Historical significance
According to Michael Sullivan, a local historian and preservationist, the Blackwell mansion’s place in Tacoma’s history is unquestioned, even if its prospects on the open market are uncertain.
In the late 1800s, Broadway was home to many of the city’s preeminent families and their distinguished homes, and the Blackwell estate was one of many lining the street. Just up the road, Nelson Bennett — who was responsible for building Tacoma’s street car system and the Stampede Pass tunnel — lived in a lavish Victorian Queen Anne-style home with his wife, Lottie Wells Bennett. But it was the Blackwell’s home — which in 1889 cost $30,000 to build, making it the most expensive in the city at the time — where the action often happened, Sullivan said.
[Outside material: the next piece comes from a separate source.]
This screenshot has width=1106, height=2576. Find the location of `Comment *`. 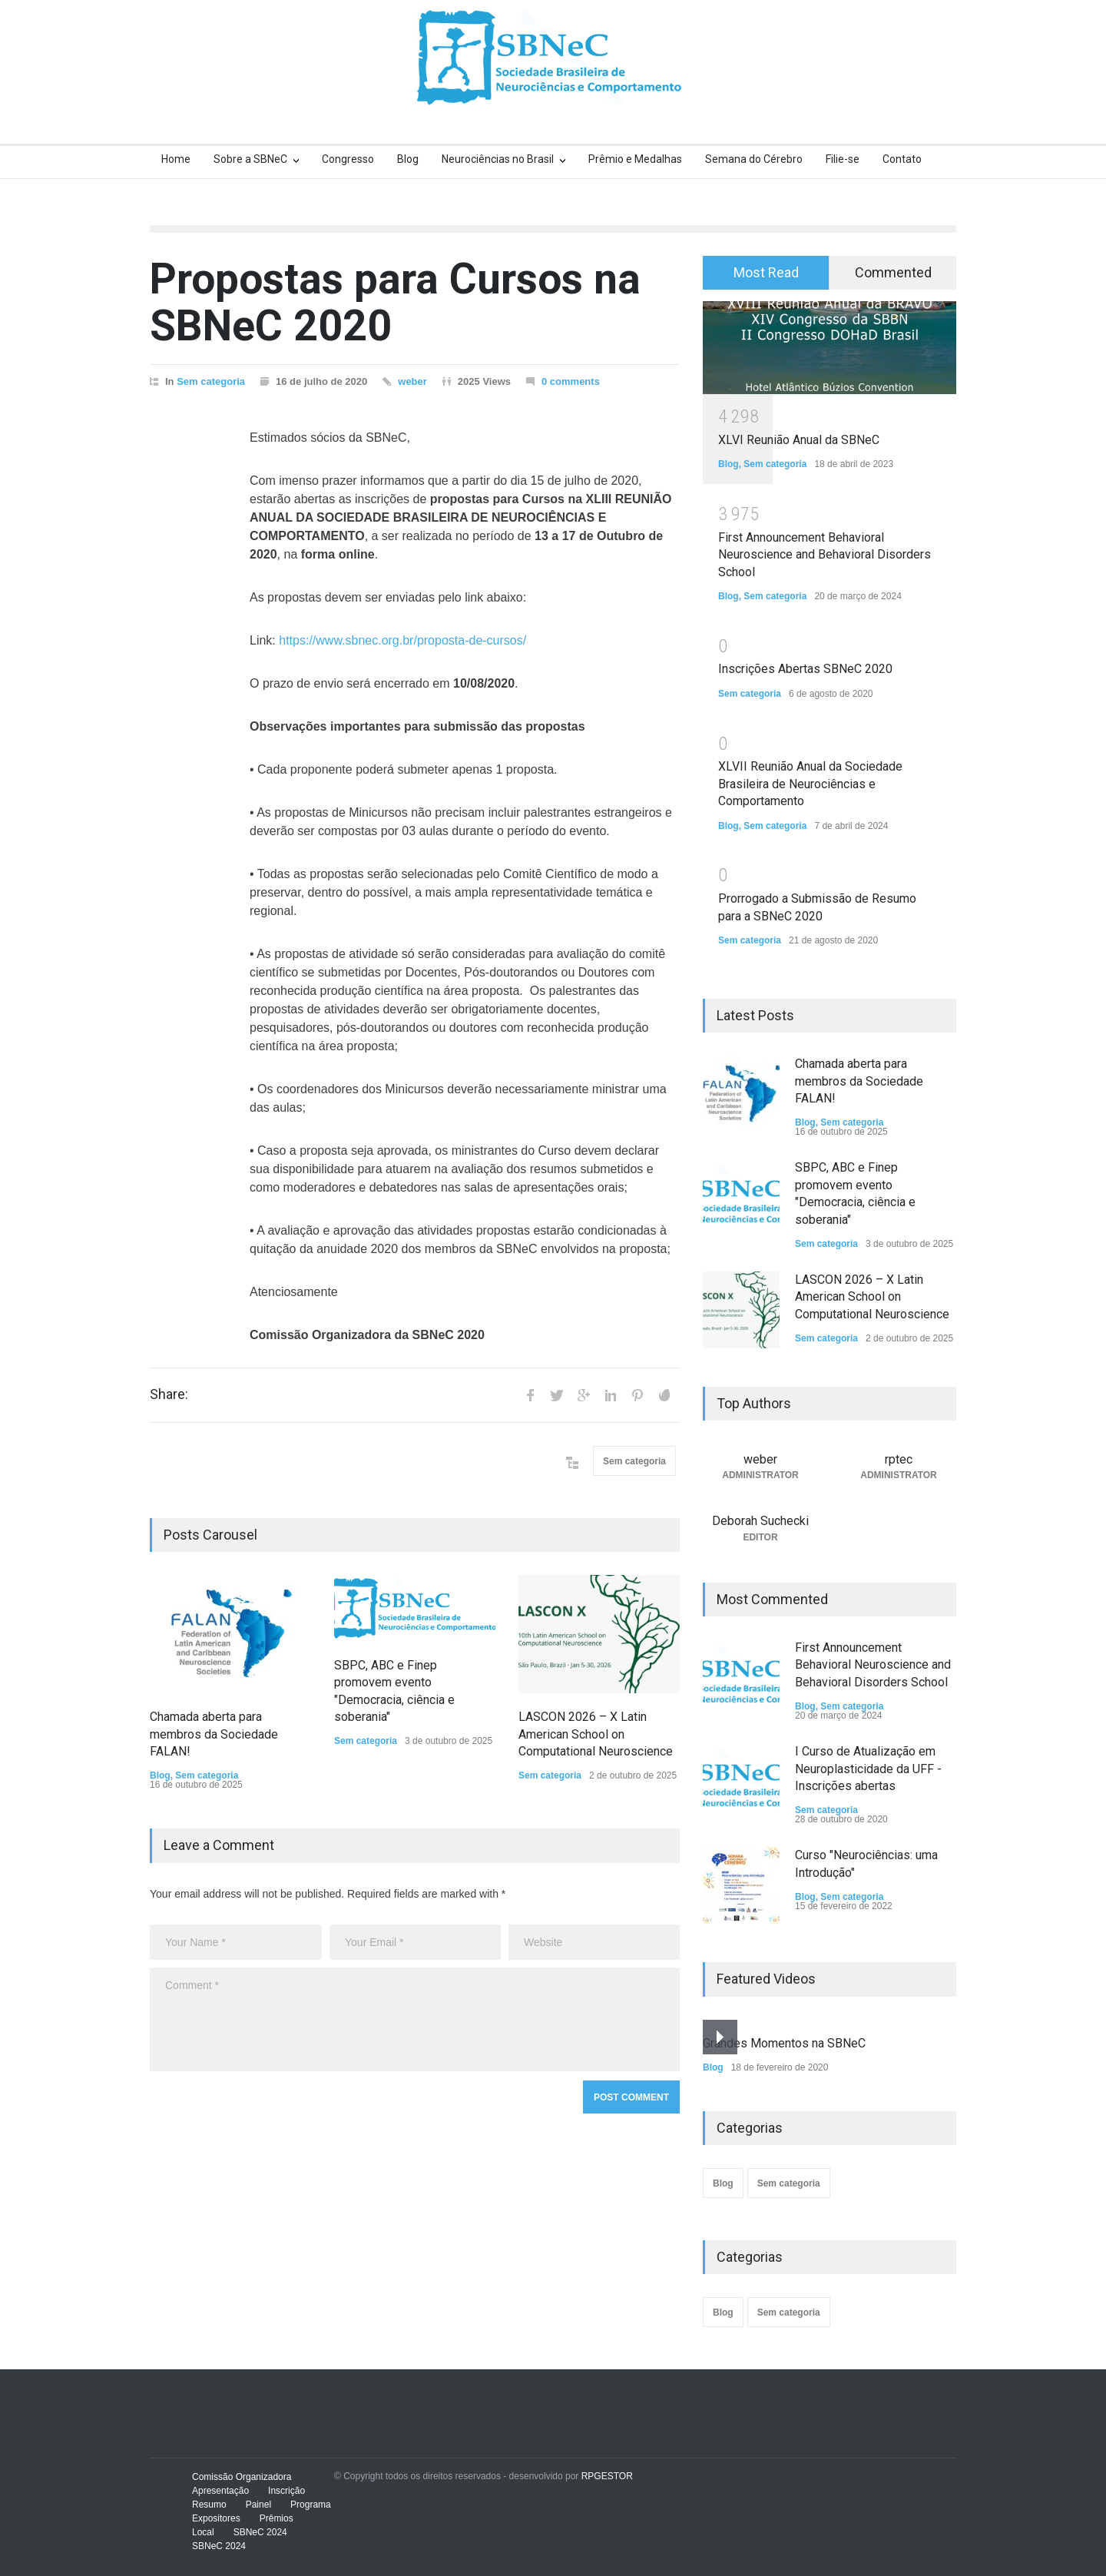

Comment * is located at coordinates (415, 2019).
William Blackwell was a hotelier who first opened the pioneer era Blackwell House under the family name and later went on to manage the famed Tacoma Hotel, Sullivan explained. His wife, Alice Blackwell, meanwhile, was one of the first central figures in Tacoma’s literary and high society scenes. She helped to champion the creation of the Tacoma YWCA next door and regularly hosted lavish dinner parties in the family’s ornate dining room. After William Blackwell’s death, the home was gifted to the YWCA, which used it as office space for decades. The mansion now shares a wall with the YWCA building next door.
“Broadway used to be mansion row. … All the important people in town lived there, and the Blackwells were definitely part of that elite company,” Sullivan said. “Whenever a big, important celebrity would come to town, they would do a big spread dinner. They had a huge, formal dining room. It was a Gilded Age kind of thing.”
Tour the Blackwell mansion today and it’s not hard to envision the formal parties of yesteryear, even if the building’s transition to Class B office space has changed the aesthetic. The home is anchored by a grand staircase and a library with softwood floors, and its radius-glass windows, eight fireplaces and mahogany woodwork are as stunning now as they surely were more than 100 years ago. The building’s previous owner, famed Tacoma architect Dusty Trail, transformed the mansion’s top floor into a 2,000-square-foot penthouse apartment, boasting a view of the port and the bay that rivals most in Tacoma.
Stating the obvious, Sullivan said there will never be a home like the Blackwell mansion built in Tacoma again.
“We don’t have the patience, we don’t have the materials and we don’t have the memory to be able to reproduce that type of building again today,” he said.
Slattery said he remains optimistic that, someday, someone new will want to buy it.
“I bought the building eyes wide open, knowing that it was not going to be a quick buy and quick sell,” Slattery said.
“I don’t feel stuck,” he continued. “But I am very sober in my understanding that I may need to hold onto this building for a few more years.”